State of the European Union Speech – 2020Posted on September 16, 2020
She expressed her thoughts on how the EU is built around the principle of solidarity, as shown during the last health crisis by care professionals at care homes, and doctors and nurses assisting those who were sick. She thanks that frontline healthcare professionals who day and night took risks that, so we did not have to. Europe should lead the way from the current fragility towards a new post-COVID-19 world. She justified that during the pandemic we gave up part of our freedom to ensure the safety of others.
She explained how much the European Commission has achieved during the Covid-19 pandemic with the little competencies they had – fostering the exchange of healthcare professionals and PPEs among the Member States. She expressed that it is time to build a stronger “European Health Union” More concretely, The new EU4Health programme needs to be future proof, that’s why she has proposed more funding to it which she hopes the European Parliament will accept. We need to remedy the cuts made by the European Council. The role of the European Medicines Agency and European Centre for Disease Prevention and Control will also be empowered.

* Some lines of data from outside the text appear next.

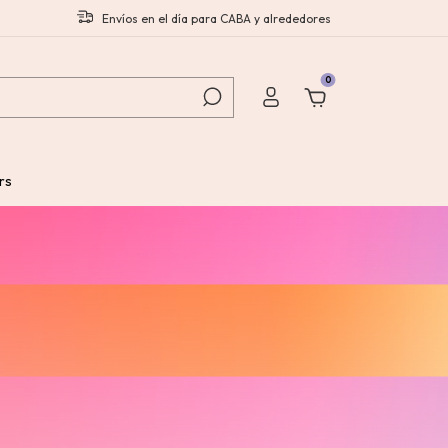
Envíos en el día para CABA y alrededores
0
rs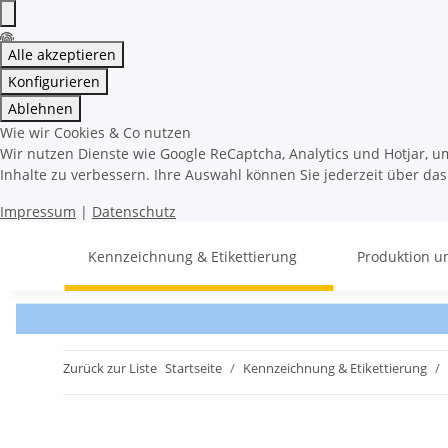
Alle akzeptieren
Konfigurieren
Ablehnen
Wie wir Cookies & Co nutzen
Wir nutzen Dienste wie Google ReCaptcha, Analytics und Hotjar, u
Inhalte zu verbessern. Ihre Auswahl können Sie jederzeit über da
Impressum
|
Datenschutz
Kennzeichnung & Etikettierung
Produktion u
Zurück zur Liste
Startseite
Kennzeichnung & Etikettierung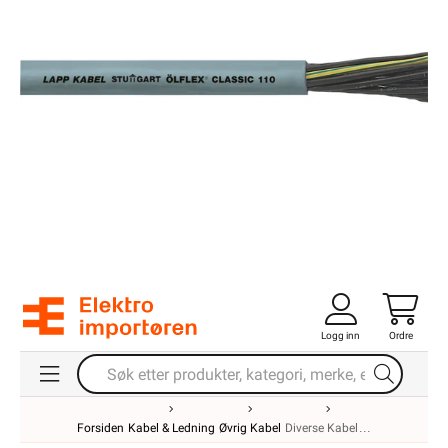
Logg inn
Ordre
Forsiden
Kabel & Ledning
Øvrig Kabel
Diverse Kabel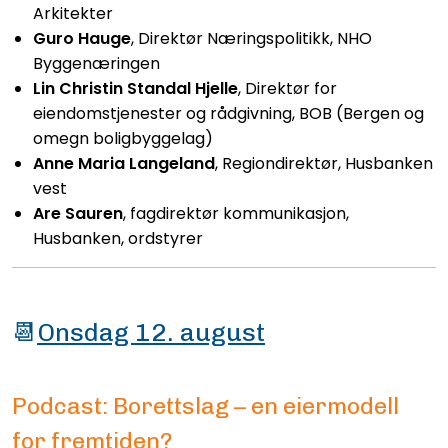
Arkitekter
Guro Hauge
,
Direktør Næringspolitikk, NHO
Byggenæringen
Lin Christin Standal Hjelle
,
Direktør for
eiendomstjenester og rådgivning, BOB (Bergen og
omegn boligbyggelag)
Anne Maria Langeland
,
Regiondirektør, Husbanken
vest
Are Sauren
, fagdirektør kommunikasjon,
Husbanken, ordstyrer
📆
Onsdag 12. august
Podcast: Borettslag – en eiermodell
for fremtiden?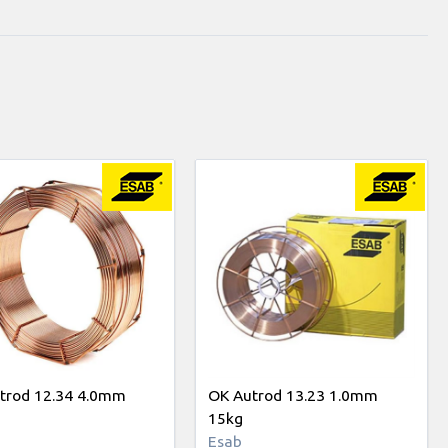
trod 12.34 4.0mm
OK Autrod 13.23 1.0mm
15kg
Esab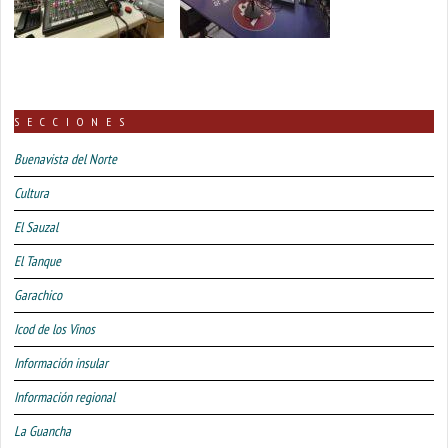
SECCIONES
Buenavista del Norte
Cultura
El Sauzal
El Tanque
Garachico
Icod de los Vinos
Información insular
Información regional
La Guancha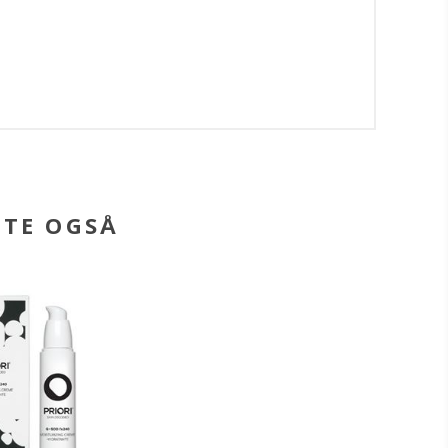
BTE OGSÅ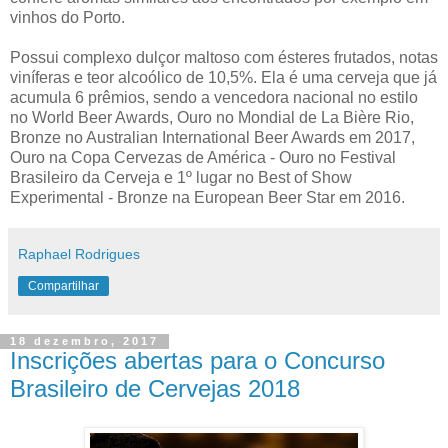
vinhos do Porto.
Possui complexo dulçor maltoso com ésteres frutados, notas
viníferas e teor alcoólico de 10,5%. Ela é uma cerveja que já
acumula 6 prêmios, sendo a vencedora nacional no estilo
no World Beer Awards, Ouro no Mondial de La Bière Rio,
Bronze no Australian International Beer Awards em 2017,
Ouro na Copa Cervezas de América - Ouro no Festival
Brasileiro da Cerveja e 1º lugar no Best of Show
Experimental - Bronze na European Beer Star em 2016.
Raphael Rodrigues
Compartilhar
18 dezembro, 2017
Inscrições abertas para o Concurso
Brasileiro de Cervejas 2018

Talking about concrete actions, the European Commission will prioritise creating a new EU Agency on biomedical advances, research and development
We need to empower the role of the European Medicines Agency and of the European Centre for Disease Prevention and Control and continue fostering the strategic stockpiling of pharmaceutical goods and protective personal equipment at the EU level.
Another key topic on her speech was all the benefits that digitalisation has brought to the life of EU citizens, and how it has been essential to ensure the continuity of working during the harder months of confinement. The EU needs to be a leader worldwide. Europe needs to secure the collection of data collection and make it widely accessible – including health data. The EU must also put much more emphasis on artificial intelligence.
All these topics clearly link to the EFN’s work in the Brussels’ institutional arena, clearly advocating for measures that give more powers to the EU institutions in the realm of healthcare. These are the policies that are needed by the frontline nurse profession. Moreover, the EFN welcomes that many of the measures announced were picked from the recommendations of the Report on Lessons Learned from the Ebola and COVID-19 (accessible here).